EDIT: as I side note I want to stress the fact that as code is written by other mortal beings, it's perfectly understandable for the fallacious human brain (even that of the greatest genious) to overlook on a mistake once every heck of a long time, so actually having more than 2 holes disclosed in 20+ years of OS history is actually a good thing, since it means the code doesn't rely on security by obscurity and gained wide enough attention to be reviewed outside of the its own development team. cc. @Jay

neb this is rad, thanks for sharing! Another extremely cool initiative, which I suppose you're aware of already, is OpenBSD Amsterdam. If I ever happened to get tired of self-hosting, that's certainly the one I'd opt for.

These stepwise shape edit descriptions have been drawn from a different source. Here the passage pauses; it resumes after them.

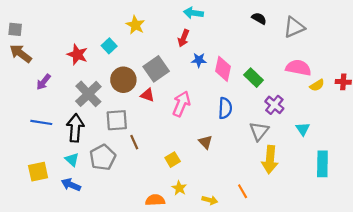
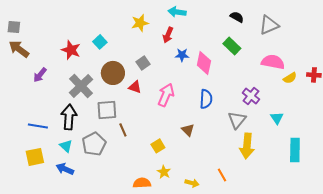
yellow star: (135, 25) -> (140, 23), moved, turned 30
gray square: (156, 69) -> (143, 63), size x0.6
green rectangle: (254, 78) -> (232, 46), moved
blue line: (41, 122) -> (38, 126), moved

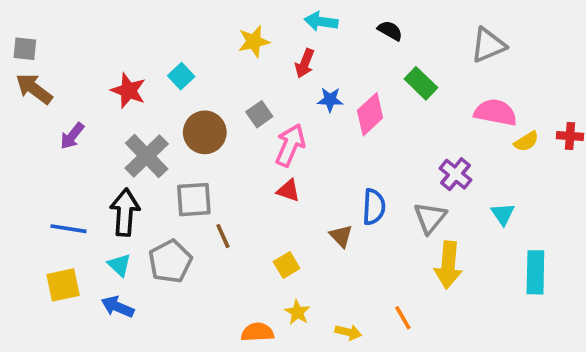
black semicircle: (237, 17) -> (390, 31), moved
pink diamond: (204, 63) -> (370, 114), turned 35
red triangle: (135, 87) -> (288, 190), moved
pink arrow: (166, 95) -> (290, 145), moved
blue semicircle: (206, 99) -> (374, 207), moved

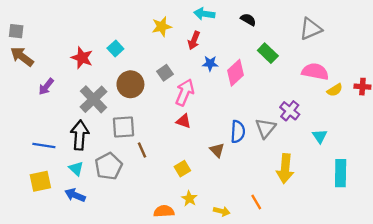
gray triangle: (430, 218) -> (266, 128), moved

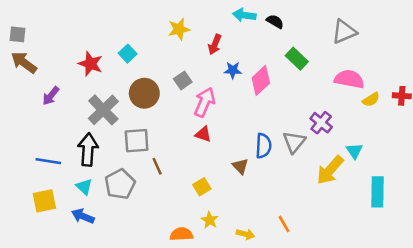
cyan arrow: (204, 14) -> (244, 15), moved
yellow arrow: (285, 169) -> (330, 170), moved, turned 36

To further elaborate on this point, actually all the BSDs base systems come bounded with a nice set of home-grown software (with a minor contribution of 3rd party components, namely the toolchain), which is more than enough to launch simple yet fully-fledged servers (firewall, NAT gateway, BGP, FTP, DNS, HTTP, mail, file server, network file system, VMs, jails..), with the not negligible benefit of running a trusted secure system which has been extensively reviewed, tested, audited.
OpenBSD is the one with the most featured userland in this regard and the most varied set of native network daemons

JuvenalUrbino The "remote holes" claim isn't much more than marketing and it's not a useful measurement. As you've identified it's intentionally narrow and vague (no configuration changes, no additional services enabled, no packages installed, full remote code execution? You're not going to run an ISP with that).

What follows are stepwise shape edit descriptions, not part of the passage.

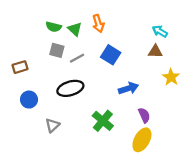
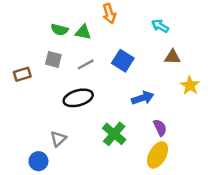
orange arrow: (98, 23) -> (109, 14), moved
green triangle: (75, 29) -> (83, 32), turned -32
cyan arrow: (160, 31) -> (160, 26), moved
gray square: (57, 50) -> (53, 59), moved
blue circle: (29, 100) -> (38, 161), moved

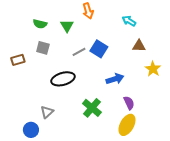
green semicircle: (60, 30) -> (40, 24), moved
green triangle: (83, 32) -> (67, 26), turned 48
gray line: (86, 64) -> (79, 52), moved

OpenSMTPD and the hypervisor have been sources of recent public embarrassment for them (when you make fanciful security claims it usually results in unwanted attention)... I'm old enough to remember Theo's "x86 virtualization is always bad and a security risk" take, a couple of years before they decided hypervisors were Good, Actually, when they're OpenBSD hypervisors.

I trust anything that implements anything vaguely PaX-like to run sketchy code more than anything that doesn't, but I'm not convinced that with OpenBSD you get anything more than a false sense of safety over any of the other options.

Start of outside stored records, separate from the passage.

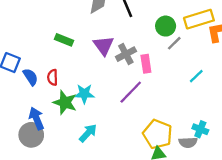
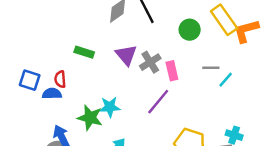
yellow rectangle: (199, 19) -> (224, 20), turned 76
gray line: (174, 43) -> (211, 68), moved, turned 49
blue semicircle: (30, 77) -> (52, 94), turned -54
red semicircle: (52, 77) -> (60, 79), moved

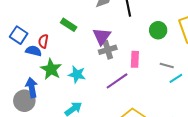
gray cross: (150, 62) -> (108, 50), moved
green star: (90, 118) -> (51, 69), moved

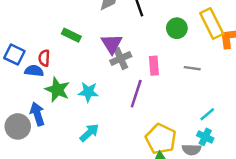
cyan line: (176, 78) -> (207, 114), moved
purple line: (117, 81) -> (136, 94), turned -30
gray circle: (24, 101) -> (18, 126), moved

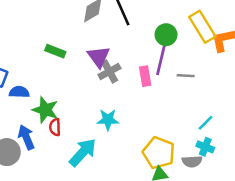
red semicircle: (44, 58) -> (55, 127), moved
cyan star: (88, 92) -> (108, 120), moved
purple line: (136, 94) -> (161, 60), moved
cyan arrow: (89, 133) -> (83, 152), size x1.4

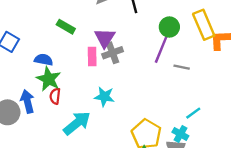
pink rectangle: (145, 76) -> (92, 57), moved
blue semicircle: (19, 92) -> (44, 60), moved
cyan cross: (205, 147) -> (180, 134), moved

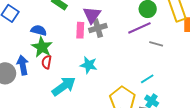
purple line: (161, 50) -> (139, 28), turned 40
cyan line: (193, 113) -> (147, 79), moved

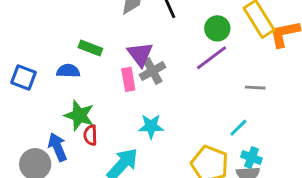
blue semicircle: (39, 30) -> (68, 71), moved
gray line: (156, 44) -> (255, 88), moved

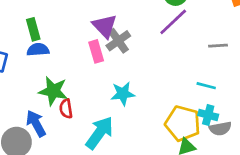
green rectangle: (90, 48) -> (33, 29), moved, turned 60
cyan line: (238, 128) -> (206, 86), turned 66
cyan cross: (251, 158) -> (208, 115), moved

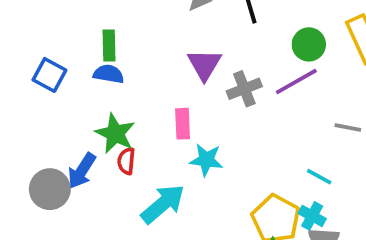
gray cross: (118, 41) -> (244, 89), moved
pink rectangle: (96, 51) -> (183, 124), moved
blue arrow: (36, 123) -> (82, 171), turned -132

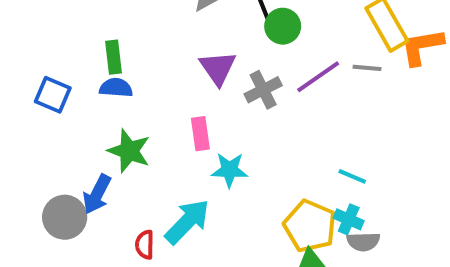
green circle: (309, 44) -> (283, 26), moved
gray line: (348, 127) -> (367, 68), moved
red semicircle: (126, 161) -> (145, 245), moved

JuvenalUrbino Linux compat and bluetooth met such a fate.

Having tried OpenBSD 6.7 and 5.9 (the latter just to try the compat layer) I can tell you you're not missing much. I also tried the compat layer in FreeBSD, which I'm pretty sure is based on similar code due to how you use it.

This thread is interesting for me, as I'm coming from the other side as the OP: I use OpenBSD and wonder if NetBSD is worth a try. I'm happy with a minimal OS, so I'm unlikely to switch to something with more features than I really need, but I tried FreeBSD first and I've mostly written it off for now. Though I did get farther with the FreeBSD compat layer.

Now for my experience with Linux compat: Originally tried it on FreeBSD, got PyPy running (that was my main goal, since the native PyPy on FreeBSD is deprecated, perhaps until the upstream devs figure out how to bootstrap compilation) but getting simple Linux apps to run in X was a matter of library issues. I got each dep copied over one at at time, until it complained about glibc. So FreeBSD, I only got working with command line apps.

When I enabled compat in OpenBSD 5.9, the last OpenBSD to feature the layer, it wanted me to install something in /emul/linux that I was unable to find (few mirrors feature the 5.9 tree that I could find). I guessed that the /compat/linux tree in FreeBSD (these are Linux ELFs, not BSD binaries) might correspond to /emul/linux (which didn't even exist, except in documentation) on OpenBSD, so I made an archive of it, copied it to OpenBSD and unzipped it to /emul/linux.

At this point I could tell that the compat layer was working, because instead of complaining about the wrong syntax (in a binary) it would complain about a missing lib instead. I would copy the lib, then it would complain about a different dependency. And so on, but unlike with FreeBSD I never got a single Linux binary application to actually run. What they removed wasn't much. As for Bluetooth... I don't use it in GNU/Linux so I don't need it in BSD, but I can imagine a number of people with hardware that is useless without it.